• [Brief]: Leaving the images behind, copy every line of the records exactly.
*** Opening of Exercise inputs ***
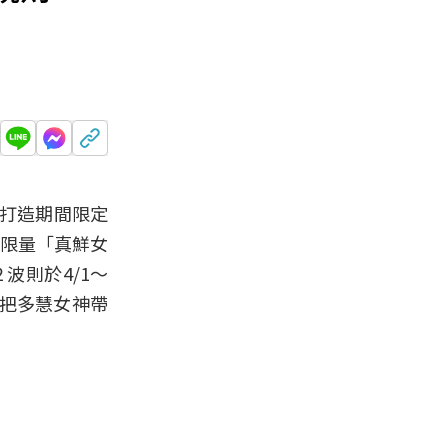
，打造期間限定
慧限量「真鮮女
波則於4/1～
來把多慧女神帶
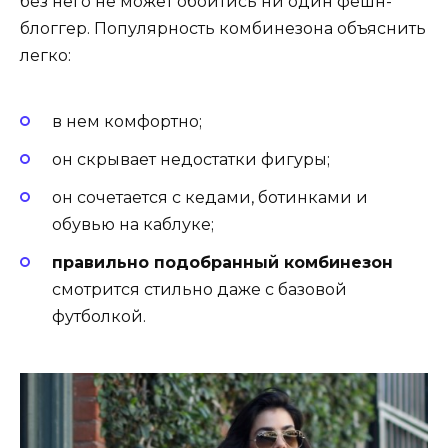
без него не может обойтись ни один фешн-
блоггер. Популярность комбинезона объяснить
легко:
в нем комфортно;
он скрывает недостатки фигуры;
он сочетается с кедами, ботинками и
обувью на каблуке;
правильно подобранный комбинезон
смотрится стильно даже с базовой
футболкой.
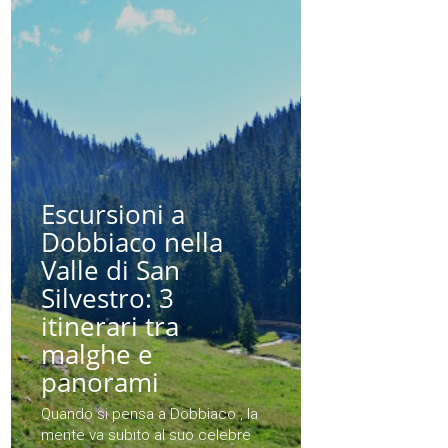
Escursioni a
Dobbiaco nella
Valle di San
Silvestro: 3
itinerari tra
malghe e
panorami
Quando si pensa a Dobbiaco , la
mente va subito al suo celebre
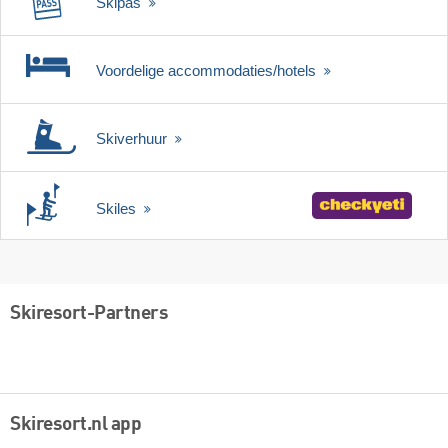
Skipas
Voordelige accommodaties/hotels
Skiverhuur
Skiles
Skiresort-Partners
Skiresort.nl app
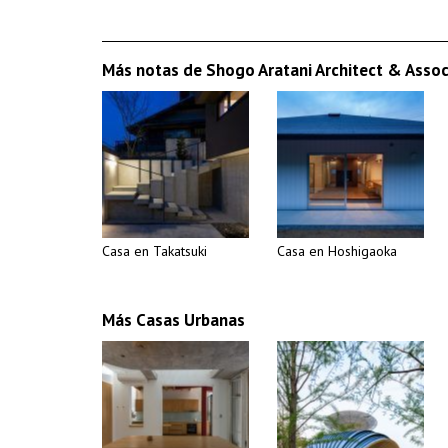
Más notas de Shogo Aratani Architect & Assoc
Casa en Takatsuki
Casa en Hoshigaoka
Más Casas Urbanas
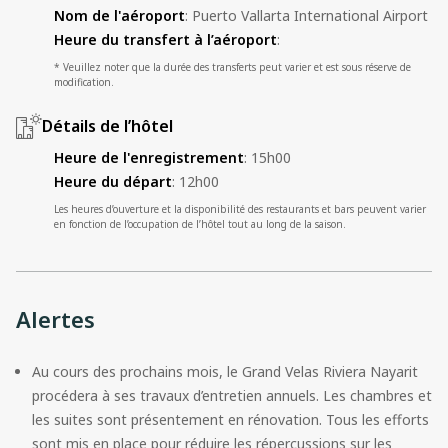
Nom de l'aéroport
:
Puerto Vallarta International Airport
Heure du transfert à l’aéroport
:
* Veuillez noter que la durée des transferts peut varier et est sous réserve de
modification.
Détails de l’hôtel
Heure de l'enregistrement
:
15h00
Heure du départ
:
12h00
Les heures d’ouverture et la disponibilité des restaurants et bars peuvent varier
en fonction de l’occupation de l’hôtel tout au long de la saison.
Alertes
Au cours des prochains mois, le Grand Velas Riviera Nayarit 
procédera à ses travaux d’entretien annuels. Les chambres et 
les suites sont présentement en rénovation. Tous les efforts 
sont mis en place pour réduire les répercussions sur les 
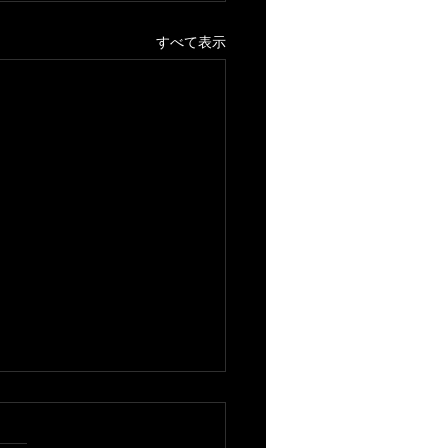
すべて表示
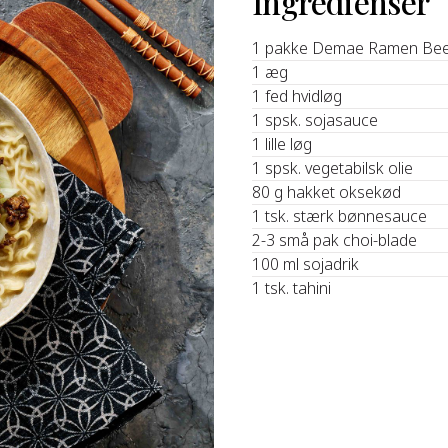
Ingredienser
1 pakke Demae Ramen Bee
1 æg
1 fed hvidløg
1 spsk. sojasauce
1 lille løg
1 spsk. vegetabilsk olie
80 g hakket oksekød
1 tsk. stærk bønnesauce
2-3 små pak choi-blade
100 ml sojadrik
1 tsk. tahini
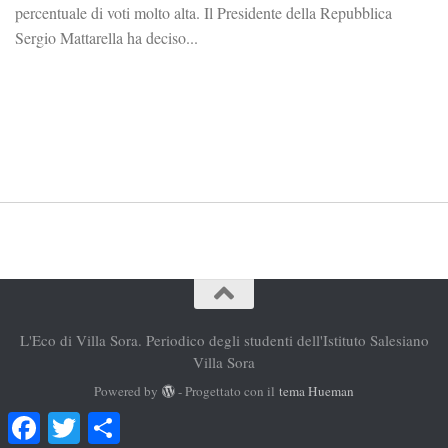
percentuale di voti molto alta. Il Presidente della Repubblica
Sergio Mattarella ha deciso...
L'Eco di Villa Sora. Periodico degli studenti dell'Istituto Salesiano
Villa Sora
Powered by
- Progettato con il
tema Hueman
Facebook
Twitter
Condividi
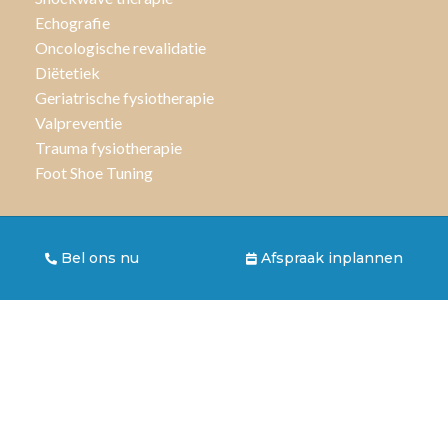
Echografie
Oncologische revalidatie
Diëtetiek
Geriatrische fysiotherapie
Valpreventie
Trauma fysiotherapie
Foot Shoe Tuning
Trainingen
Bel ons nu
Afspraak inplannen
Runeasi
Fysiofit
Bodyshape
Hatha Yoga
Hatha Yoga 60+
Aandoeningen en klachten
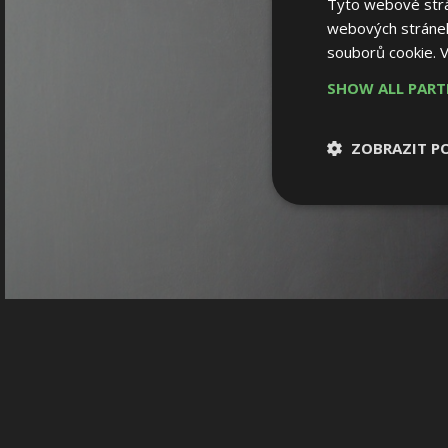
Tyto webové strán
webových stránek
souborů cookie.
V
SHOW ALL PAR
ZOBRAZIT P
Nezbytně nutn
soubory
Nezbytně nutné
Nezbytně nutné soubo
Webové stránky nelz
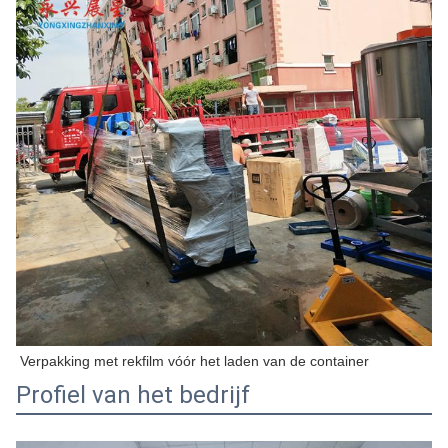
Verpakking met rekfilm vóór het laden van de container
Profiel van het bedrijf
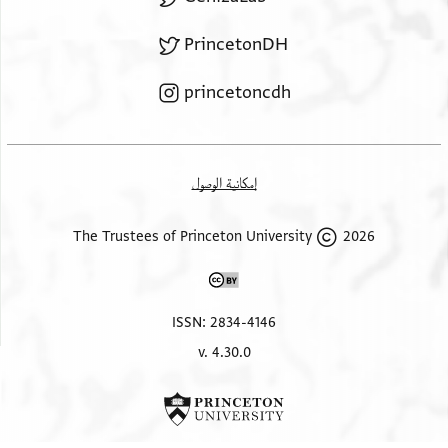
PrincetonDH
princetoncdh
إمكانية الوصول
2026 The Trustees of Princeton University
ISSN: 2834-4146
v. 4.30.0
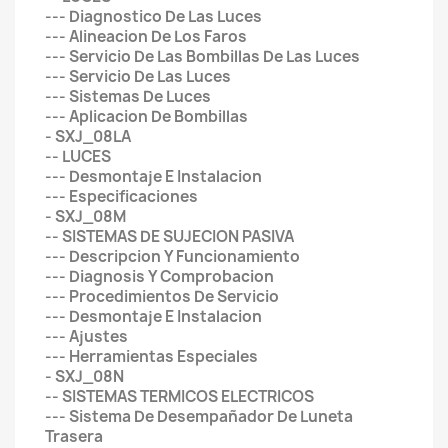
--- Diagnostico De Las Luces
--- Alineacion De Los Faros
--- Servicio De Las Bombillas De Las Luces
--- Servicio De Las Luces
--- Sistemas De Luces
--- Aplicacion De Bombillas
- SXJ_08LA
-- LUCES
--- Desmontaje E Instalacion
--- Especificaciones
- SXJ_08M
-- SISTEMAS DE SUJECION PASIVA
--- Descripcion Y Funcionamiento
--- Diagnosis Y Comprobacion
--- Procedimientos De Servicio
--- Desmontaje E Instalacion
--- Ajustes
--- Herramientas Especiales
- SXJ_08N
-- SISTEMAS TERMICOS ELECTRICOS
--- Sistema De Desempañador De Luneta
Trasera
*** Close of Exercise inputs ***
• [Solution to the exercise]:
，打造期間限定
慧限量「真鮮女
波則於4/1～
來把多慧女神帶
без него не может обойтись ни один фешн-
блоггер. Популярность комбинезона объяснить
легко:
в нем комфортно;
он скрывает недостатки фигуры;
он сочетается с кедами, ботинками и
обувью на каблуке;
правильно подобранный комбинезон
смотрится стильно даже с базовой
футболкой.
Escursioni a
Dobbiaco nella
Valle di San
Silvestro: 3
itinerari tra
malghe e
panorami
Quando si pensa a Dobbiaco , la
mente va subito al suo celebre
Skipas
Voordelige accommodaties/hotels
Skiverhuur
Skiles
Skiresort-Partners
Skiresort.nl app
Más notas de Shogo Aratani Architect & Assoc
Casa en Takatsuki
Casa en Hoshigaoka
Más Casas Urbanas
Nom de l'aéroport
:
Puerto Vallarta International Airport
Heure du transfert à l’aéroport
:
* Veuillez noter que la durée des transferts peut varier et est sous réserve de
modification.
Détails de l’hôtel
Heure de l'enregistrement
:
15h00
Heure du départ
:
12h00
Les heures d’ouverture et la disponibilité des restaurants et bars peuvent varier
en fonction de l’occupation de l’hôtel tout au long de la saison.
Alertes
Au cours des prochains mois, le Grand Velas Riviera Nayarit 
procédera à ses travaux d’entretien annuels. Les chambres et 
les suites sont présentement en rénovation. Tous les efforts 
sont mis en place pour réduire les répercussions sur les 
すべて表示
Ingredienser
1 pakke Demae Ramen Bee
1 æg
1 fed hvidløg
1 spsk. sojasauce
1 lille løg
1 spsk. vegetabilsk olie
80 g hakket oksekød
1 tsk. stærk bønnesauce
2-3 små pak choi-blade
100 ml sojadrik
1 tsk. tahini
percentuale di voti molto alta. Il Presidente della Repubblica
Sergio Mattarella ha deciso...
L'Eco di Villa Sora. Periodico degli studenti dell'Istituto Salesiano
Villa Sora
Powered by
- Progettato con il
tema Hueman
Facebook
Twitter
Condividi
Echografie
Oncologische revalidatie
Diëtetiek
Geriatrische fysiotherapie
Valpreventie
Trauma fysiotherapie
Foot Shoe Tuning
Trainingen
Bel ons nu
Afspraak inplannen
Runeasi
Fysiofit
Bodyshape
Hatha Yoga
Hatha Yoga 60+
Aandoeningen en klachten
Tyto webové strán
webových stránek
souborů cookie.
V
SHOW ALL PAR
ZOBRAZIT P
Nezbytně nutn
soubory
Nezbytně nutné
Nezbytně nutné soubo
Webové stránky nelz
Verpakking met rekfilm vóór het laden van de container
Profiel van het bedrijf
PrincetonDH
princetoncdh
إمكانية الوصول
2026 The Trustees of Princeton University
ISSN: 2834-4146
v. 4.30.0
--- Diagnostico De Las Luces
--- Alineacion De Los Faros
--- Servicio De Las Bombillas De Las Luces
--- Servicio De Las Luces
--- Sistemas De Luces
--- Aplicacion De Bombillas
- SXJ_08LA
-- LUCES
--- Desmontaje E Instalacion
--- Especificaciones
- SXJ_08M
-- SISTEMAS DE SUJECION PASIVA
--- Descripcion Y Funcionamiento
--- Diagnosis Y Comprobacion
--- Procedimientos De Servicio
--- Desmontaje E Instalacion
--- Ajustes
--- Herramientas Especiales
- SXJ_08N
-- SISTEMAS TERMICOS ELECTRICOS
--- Sistema De Desempañador De Luneta
Trasera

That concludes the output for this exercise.